FAQ
Hi all,

I am not a hardware guy but about to set up a 10 node cluster for some
processing of (mostly) tab files, generating various indexes and
researching HBase, Mahout, pig, hive etc.

Could someone please sanity check that these specs look sensible?
[I know 4 drives would be better but price is a factor (second hand
not an option, hosting is not either as there is very good bandwidth
provided)]

Something along the lines of:

Dell R200 (8GB is max memory)
Quad Core Intel® Xeon® X3360, 2.83GHz, 2x6MB Cache, 1333MHz FSB
8GB Memory, DDR2, 800MHz (4x2GB Dual Ranked DIMMs)
2x 500GB 7.200 rpm 3.5-inch SATA Hard Drive


Dell R300 (can be expanded to 24GB RAM)
Quad Core Intel® Xeon® X3363, 2.83GHz, 2x6M Cache, 1333MHz FS
8GB Memory, DDR2, 667MHz (2x4GB Dual Ranked DIMMs)
2x 500GB 7.200 rpm 3.5-inch SATA Hard Drive


If there is a major flaw please can you let me know.

Thanks,

Tim
(not a hardware guy ;o)

Search Discussions

  • Miles Osborne at Apr 2, 2009 at 2:16 pm
    make sure you also have a fast switch, since you will be transmitting
    data across your network and this will come to bite you otherwise

    (roughly, you need one core per hadoop-related job, each mapper, task
    tracker etc; the per-core memory may be too small if you are doing
    anything memory-intensive. we have 8-core boxes with 50 -- 33 GB RAM
    and 8 x 1 TB disks on each one; one box however just has 16 GB of RAM
    and it routinely falls over when we run jobs on it)

    Miles

    2009/4/2 tim robertson <timrobertson100@gmail.com>:
    Hi all,

    I am not a hardware guy but about to set up a 10 node cluster for some
    processing of (mostly) tab files, generating various indexes and
    researching HBase, Mahout, pig, hive etc.
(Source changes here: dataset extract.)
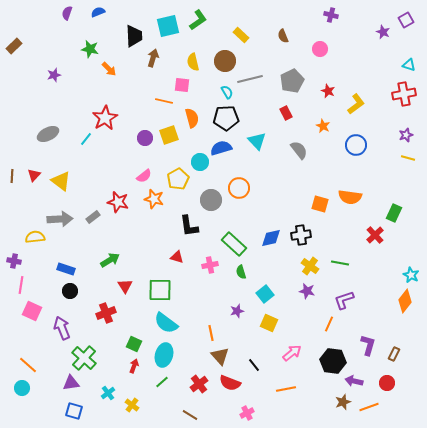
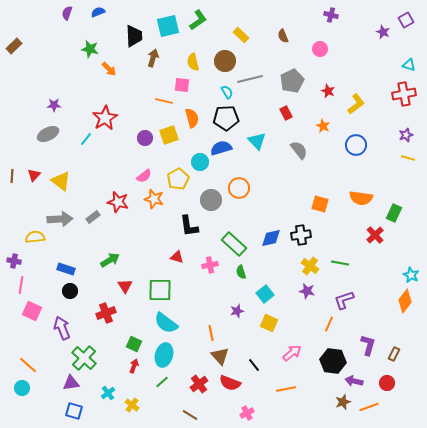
purple star at (54, 75): moved 30 px down; rotated 16 degrees clockwise
orange semicircle at (350, 197): moved 11 px right, 1 px down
    Could someone please sanity check that these specs look sensible?
    [I know 4 drives would be better but price is a factor (second hand
    not an option, hosting is not either as there is very good bandwidth
    provided)]

    Something along the lines of:

    Dell R200 (8GB is max memory)
    Quad Core Intel® Xeon® X3360, 2.83GHz, 2x6MB Cache, 1333MHz FSB
    8GB Memory, DDR2, 800MHz (4x2GB Dual Ranked DIMMs)
    2x 500GB 7.200 rpm 3.5-inch SATA Hard Drive


    Dell R300 (can be expanded to 24GB RAM)
    Quad Core Intel® Xeon® X3363, 2.83GHz, 2x6M Cache, 1333MHz FS
    8GB Memory, DDR2, 667MHz (2x4GB Dual Ranked DIMMs)
    2x 500GB 7.200 rpm 3.5-inch SATA Hard Drive


    If there is a major flaw please can you let me know.

    Thanks,

    Tim
    (not a hardware guy ;o)


    --
    The University of Edinburgh is a charitable body, registered in
    Scotland, with registration number SC005336.
  • Tim robertson at Apr 2, 2009 at 3:33 pm
    Thanks Miles,

    Thus far most of my work has been on EC2 large instances and *mostly*
    my code is not memory intensive (I sometimes do joins against polygons
    and hold Geospatial indexes in memory, but am aware of keeping things
    within the -Xmx for this).
    I am mostly looking to move routine data processing and
    transformation (lots of distinct, count and group by operations) off a
    chunky mysql DB (200million rows and growing) which gets all locked
    up.

    We have gigabit switches.

    Cheers

    Tim


    On Thu, Apr 2, 2009 at 4:15 PM, Miles Osborne wrote:
    make sure you also have a fast switch, since you will be transmitting
    data across your network and this will come to bite you otherwise

    (roughly, you need one core per hadoop-related job, each mapper, task
    tracker etc;  the per-core memory may be too small if you are doing
    anything memory-intensive.  we have 8-core boxes with 50 -- 33 GB RAM
    and 8 x 1 TB disks on each one;  one box however just has 16 GB of RAM
    and it routinely falls over when we run jobs on it)

    Miles

    2009/4/2 tim robertson <timrobertson100@gmail.com>:
    Hi all,

    I am not a hardware guy but about to set up a 10 node cluster for some
    processing of (mostly) tab files, generating various indexes and
    researching HBase, Mahout, pig, hive etc.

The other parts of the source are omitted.